[[ Supplied data open ]]
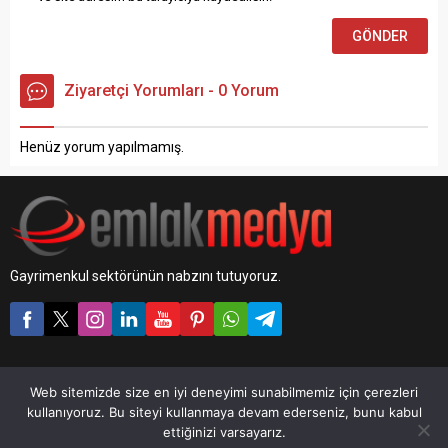
Ziyaretçi Yorumları - 0 Yorum
Henüz yorum yapılmamış.
Gayrimenkul sektörünün nabzını tutuyoruz.
Web sitemizde size en iyi deneyimi sunabilmemiz için çerezleri
EmlakMedya © 2026
kullanıyoruz. Bu siteyi kullanmaya devam ederseniz, bunu kabul
Sitemizde yayınlanan her türlü ses, görüntü, yazı içeren bilgi ve belge,
ettiğinizi varsayarız.
ticari marka ve her tür fikri mülkiyet hakkı ilgili kurum ve kuruluşlara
[[ Supplied data closed ]]
_Task details_.
Starting at the line that has "Henüz yorum yapılmamış." in the records above, restate word for word every line until the one that has "ettiğinizi varsayarız.", and include that one as well.

_Result_.
Henüz yorum yapılmamış.
Gayrimenkul sektörünün nabzını tutuyoruz.
Web sitemizde size en iyi deneyimi sunabilmemiz için çerezleri
EmlakMedya © 2026
kullanıyoruz. Bu siteyi kullanmaya devam ederseniz, bunu kabul
Sitemizde yayınlanan her türlü ses, görüntü, yazı içeren bilgi ve belge,
ettiğinizi varsayarız.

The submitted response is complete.